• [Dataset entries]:
%%
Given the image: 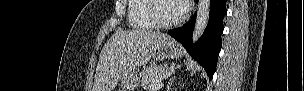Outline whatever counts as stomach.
<instances>
[{
  "mask_svg": "<svg viewBox=\"0 0 304 91\" xmlns=\"http://www.w3.org/2000/svg\"><path fill=\"white\" fill-rule=\"evenodd\" d=\"M182 56L180 45L173 39L167 38L155 49L153 58L155 60L177 59ZM123 91H135L138 86V74L132 69L126 72L121 78Z\"/></svg>",
  "mask_w": 304,
  "mask_h": 91,
  "instance_id": "obj_1",
  "label": "stomach"
}]
</instances>
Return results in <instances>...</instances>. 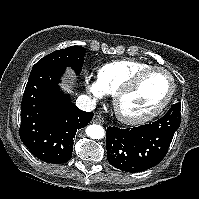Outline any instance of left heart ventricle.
<instances>
[{
	"mask_svg": "<svg viewBox=\"0 0 199 199\" xmlns=\"http://www.w3.org/2000/svg\"><path fill=\"white\" fill-rule=\"evenodd\" d=\"M170 80L162 72L145 75L137 87L120 101V109L129 116H140L154 110L167 96Z\"/></svg>",
	"mask_w": 199,
	"mask_h": 199,
	"instance_id": "1",
	"label": "left heart ventricle"
}]
</instances>
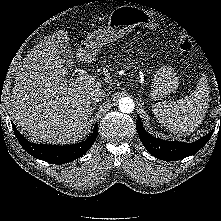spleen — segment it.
Here are the masks:
<instances>
[{
	"label": "spleen",
	"instance_id": "obj_1",
	"mask_svg": "<svg viewBox=\"0 0 221 221\" xmlns=\"http://www.w3.org/2000/svg\"><path fill=\"white\" fill-rule=\"evenodd\" d=\"M209 102V89L206 77L203 76L189 95L169 104L153 105L157 120L169 131L177 135H188L194 132L205 117Z\"/></svg>",
	"mask_w": 221,
	"mask_h": 221
}]
</instances>
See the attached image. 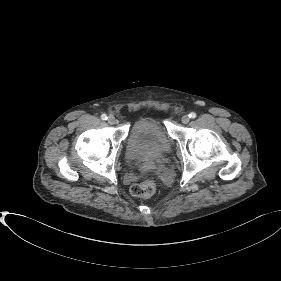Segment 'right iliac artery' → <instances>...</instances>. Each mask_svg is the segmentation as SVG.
I'll return each instance as SVG.
<instances>
[{
  "instance_id": "1",
  "label": "right iliac artery",
  "mask_w": 281,
  "mask_h": 281,
  "mask_svg": "<svg viewBox=\"0 0 281 281\" xmlns=\"http://www.w3.org/2000/svg\"><path fill=\"white\" fill-rule=\"evenodd\" d=\"M101 119H102V120H107L108 117L106 116V114H102V115H101Z\"/></svg>"
}]
</instances>
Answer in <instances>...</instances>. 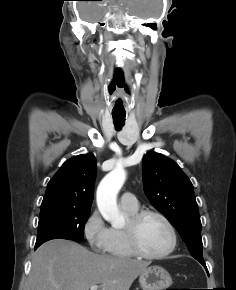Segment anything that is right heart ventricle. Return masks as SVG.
Returning a JSON list of instances; mask_svg holds the SVG:
<instances>
[{"instance_id":"right-heart-ventricle-1","label":"right heart ventricle","mask_w":236,"mask_h":290,"mask_svg":"<svg viewBox=\"0 0 236 290\" xmlns=\"http://www.w3.org/2000/svg\"><path fill=\"white\" fill-rule=\"evenodd\" d=\"M122 209L130 216L136 213L138 210V208L128 209L124 207H122ZM106 251L110 256L118 258H131L134 256L128 245L124 229L119 228L110 229V241Z\"/></svg>"}]
</instances>
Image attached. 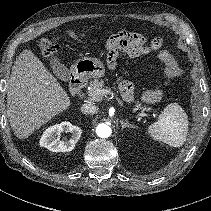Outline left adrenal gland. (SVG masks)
I'll return each instance as SVG.
<instances>
[{
  "label": "left adrenal gland",
  "instance_id": "1",
  "mask_svg": "<svg viewBox=\"0 0 211 211\" xmlns=\"http://www.w3.org/2000/svg\"><path fill=\"white\" fill-rule=\"evenodd\" d=\"M120 124L122 126V130L125 128H133V129L135 128L134 125L129 124L127 121L125 122V121L121 120Z\"/></svg>",
  "mask_w": 211,
  "mask_h": 211
}]
</instances>
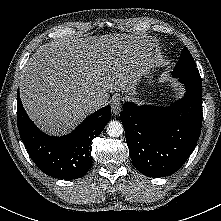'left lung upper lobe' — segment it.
<instances>
[{
	"mask_svg": "<svg viewBox=\"0 0 221 221\" xmlns=\"http://www.w3.org/2000/svg\"><path fill=\"white\" fill-rule=\"evenodd\" d=\"M173 77H198L200 78V74L198 69L196 68L195 61L191 56L188 49L185 47L180 55L179 61L177 62L173 72Z\"/></svg>",
	"mask_w": 221,
	"mask_h": 221,
	"instance_id": "obj_1",
	"label": "left lung upper lobe"
}]
</instances>
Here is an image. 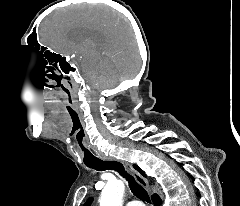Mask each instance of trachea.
<instances>
[{"instance_id":"obj_1","label":"trachea","mask_w":240,"mask_h":206,"mask_svg":"<svg viewBox=\"0 0 240 206\" xmlns=\"http://www.w3.org/2000/svg\"><path fill=\"white\" fill-rule=\"evenodd\" d=\"M86 166L98 171H103L107 169L117 171L121 176L126 178V180L128 181L130 190L136 197L146 202H150V198L147 191L140 184H138V182L131 175H129L125 171L124 166L120 162L118 161L108 162V161H103L101 159H97L93 162L86 163Z\"/></svg>"}]
</instances>
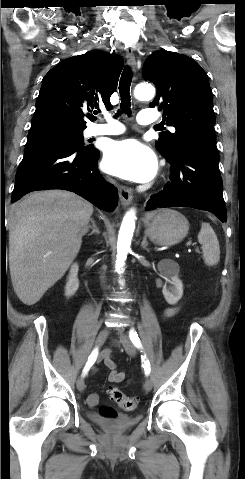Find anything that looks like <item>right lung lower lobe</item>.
I'll use <instances>...</instances> for the list:
<instances>
[{"mask_svg":"<svg viewBox=\"0 0 245 479\" xmlns=\"http://www.w3.org/2000/svg\"><path fill=\"white\" fill-rule=\"evenodd\" d=\"M99 155L94 147L84 148L68 141H54L25 151L16 173L12 202L35 190L63 189L113 211L118 193L99 173Z\"/></svg>","mask_w":245,"mask_h":479,"instance_id":"98d812e1","label":"right lung lower lobe"}]
</instances>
%%
Every line from the one with "Find anything that" through the end of the records is to be reproduced exactly, and the pictures are to be left out.

Find anything that looks like <item>right lung lower lobe</item>.
I'll use <instances>...</instances> for the list:
<instances>
[{"mask_svg":"<svg viewBox=\"0 0 245 479\" xmlns=\"http://www.w3.org/2000/svg\"><path fill=\"white\" fill-rule=\"evenodd\" d=\"M99 155L94 147L84 148L68 141H54L25 151L16 173L12 202L35 190L63 189L113 211L118 193L99 173Z\"/></svg>","mask_w":245,"mask_h":479,"instance_id":"98d812e1","label":"right lung lower lobe"}]
</instances>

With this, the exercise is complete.